Will anywhere in France get a white Christmas this year?

A white Christmas might be at the top of many people's festive wish list but will it actually come true for anyone in France this year?

Haut-Koenigsbourg castle in Orschwiller, eastern France.
Haut-Koenigsbourg castle in Orschwiller, eastern France. Non-mountainous parts of the country will not see snow this year. (Photo by PATRICK HERTZOG / AFP)

If you’re in France and have been dreaming of a white Christmas, you are probably out of luck. 

It has been freezing in recent days with temperatures falling to a low of -33.4C in Jura on Wednesday morning, but the cold spell isn’t going to last. 

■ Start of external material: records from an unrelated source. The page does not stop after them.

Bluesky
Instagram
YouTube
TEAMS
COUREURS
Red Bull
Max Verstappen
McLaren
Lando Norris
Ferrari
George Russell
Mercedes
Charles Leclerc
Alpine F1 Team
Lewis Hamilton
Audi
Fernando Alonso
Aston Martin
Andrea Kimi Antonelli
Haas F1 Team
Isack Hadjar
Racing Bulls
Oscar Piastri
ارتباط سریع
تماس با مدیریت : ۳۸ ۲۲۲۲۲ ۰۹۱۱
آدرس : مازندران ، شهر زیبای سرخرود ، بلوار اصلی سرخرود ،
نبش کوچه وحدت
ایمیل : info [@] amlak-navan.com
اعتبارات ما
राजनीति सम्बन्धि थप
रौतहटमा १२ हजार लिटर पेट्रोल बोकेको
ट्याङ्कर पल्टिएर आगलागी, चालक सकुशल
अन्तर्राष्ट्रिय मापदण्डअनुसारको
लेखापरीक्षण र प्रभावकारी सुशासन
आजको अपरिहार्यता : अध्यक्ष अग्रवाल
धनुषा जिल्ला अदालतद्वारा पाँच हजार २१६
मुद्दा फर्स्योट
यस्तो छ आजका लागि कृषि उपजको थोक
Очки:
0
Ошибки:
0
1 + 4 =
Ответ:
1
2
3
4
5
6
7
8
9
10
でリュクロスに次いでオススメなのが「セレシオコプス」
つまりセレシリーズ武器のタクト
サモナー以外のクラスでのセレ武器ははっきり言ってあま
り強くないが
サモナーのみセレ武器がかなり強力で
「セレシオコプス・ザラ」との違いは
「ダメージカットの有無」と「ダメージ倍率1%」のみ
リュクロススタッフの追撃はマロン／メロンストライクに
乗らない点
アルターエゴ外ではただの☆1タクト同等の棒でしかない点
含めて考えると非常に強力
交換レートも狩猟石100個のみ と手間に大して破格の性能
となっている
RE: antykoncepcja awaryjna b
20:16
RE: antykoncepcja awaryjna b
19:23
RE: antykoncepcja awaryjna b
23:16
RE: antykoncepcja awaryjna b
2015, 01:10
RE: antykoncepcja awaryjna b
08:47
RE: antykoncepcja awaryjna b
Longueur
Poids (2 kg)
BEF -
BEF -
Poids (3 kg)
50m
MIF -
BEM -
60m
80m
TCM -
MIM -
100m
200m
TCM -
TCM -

Temperatures across the country will hover around the 10C level in most of France by the afternoon on December 25th according to Météo France, with parts of the country including Brittany and some parts of eastern France experiencing rainfall. 

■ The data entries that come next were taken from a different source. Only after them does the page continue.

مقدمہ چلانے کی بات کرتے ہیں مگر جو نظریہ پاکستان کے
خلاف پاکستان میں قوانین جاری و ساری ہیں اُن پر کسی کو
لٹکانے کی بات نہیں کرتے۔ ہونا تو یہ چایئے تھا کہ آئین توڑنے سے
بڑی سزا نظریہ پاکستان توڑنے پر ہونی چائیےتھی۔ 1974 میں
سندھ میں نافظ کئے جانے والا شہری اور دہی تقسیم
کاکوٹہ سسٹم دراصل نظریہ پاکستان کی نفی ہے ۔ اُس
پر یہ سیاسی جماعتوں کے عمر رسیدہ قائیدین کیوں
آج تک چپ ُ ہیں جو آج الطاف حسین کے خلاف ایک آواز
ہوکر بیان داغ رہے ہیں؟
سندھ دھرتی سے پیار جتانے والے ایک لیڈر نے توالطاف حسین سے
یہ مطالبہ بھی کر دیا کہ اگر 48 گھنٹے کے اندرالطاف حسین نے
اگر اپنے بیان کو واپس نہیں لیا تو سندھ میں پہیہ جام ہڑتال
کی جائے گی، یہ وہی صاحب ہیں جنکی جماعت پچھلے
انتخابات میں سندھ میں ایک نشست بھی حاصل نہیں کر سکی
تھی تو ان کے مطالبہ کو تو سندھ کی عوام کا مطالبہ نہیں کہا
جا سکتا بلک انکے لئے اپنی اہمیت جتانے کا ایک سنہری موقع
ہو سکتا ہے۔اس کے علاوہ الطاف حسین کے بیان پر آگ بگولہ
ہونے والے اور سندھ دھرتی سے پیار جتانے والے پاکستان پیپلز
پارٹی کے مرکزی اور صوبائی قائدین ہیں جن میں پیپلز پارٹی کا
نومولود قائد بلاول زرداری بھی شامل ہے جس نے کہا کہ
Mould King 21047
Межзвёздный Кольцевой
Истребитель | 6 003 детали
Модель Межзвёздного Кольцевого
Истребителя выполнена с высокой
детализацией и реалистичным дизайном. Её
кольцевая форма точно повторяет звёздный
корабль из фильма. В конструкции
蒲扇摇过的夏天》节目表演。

By the afternoon on Christmas Day, the chances of snow look extremely limited. Source: www.meteofrance.com

On Saturday, there will be some snowfall, but only if you are high in the mountains at an altitude of 1,800-2,000m. On Sunday, places above 1,500m could also see snow – but this rules out the vast majority of the country. 

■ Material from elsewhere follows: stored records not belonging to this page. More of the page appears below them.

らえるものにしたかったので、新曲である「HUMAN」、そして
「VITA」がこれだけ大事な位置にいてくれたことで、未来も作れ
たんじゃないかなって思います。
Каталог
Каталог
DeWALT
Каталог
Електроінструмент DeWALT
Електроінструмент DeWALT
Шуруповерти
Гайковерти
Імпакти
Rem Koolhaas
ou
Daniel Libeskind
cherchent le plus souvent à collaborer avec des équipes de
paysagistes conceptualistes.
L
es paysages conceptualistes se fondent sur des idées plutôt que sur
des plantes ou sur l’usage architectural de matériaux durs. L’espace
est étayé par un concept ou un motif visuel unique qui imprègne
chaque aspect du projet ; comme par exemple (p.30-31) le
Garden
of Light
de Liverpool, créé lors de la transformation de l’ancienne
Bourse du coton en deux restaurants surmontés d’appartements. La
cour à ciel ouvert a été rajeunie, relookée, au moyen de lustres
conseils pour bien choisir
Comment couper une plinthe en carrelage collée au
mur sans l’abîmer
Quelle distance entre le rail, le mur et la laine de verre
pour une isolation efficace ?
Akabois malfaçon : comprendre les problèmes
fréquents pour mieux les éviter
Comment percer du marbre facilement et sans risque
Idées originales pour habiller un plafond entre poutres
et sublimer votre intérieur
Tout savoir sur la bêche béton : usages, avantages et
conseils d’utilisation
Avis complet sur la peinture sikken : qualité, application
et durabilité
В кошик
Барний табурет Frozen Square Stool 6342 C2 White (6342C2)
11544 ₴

Roughly half the country will see sunshine over the weekend. The French weather channel said that this Christmas could be among the top five or six warmest since 1947. 

Last year, Météo France cautioned: “While we often associate snow with Christmas in the popular imagination, the probability of having snow in the plains [ie not in the mountains] during this period is weak in reality.”

One of the last great Christmas snowfalls, outside of France’s mountainous areas, came in 2010 when 3-10 cm of snow fell in Lille, Rouen and Paris. In Strasbourg, 26cm fell. 

On Christmas Day in 1996, 12 cm of snow fell in Angers – ironically, this was also the day that the film, Y’aura t’il de la neige à Noël? (Will there never be snow at Christmas?) was released. It had been ten years since France had seen such snowfall outside of the Alps and Pyrenees. 

Météo France directly attributes declining rates of Christmas snowfall to climate change. Compared to 50 years ago, even the Alps receives the equivalent one less month of snowfall per year.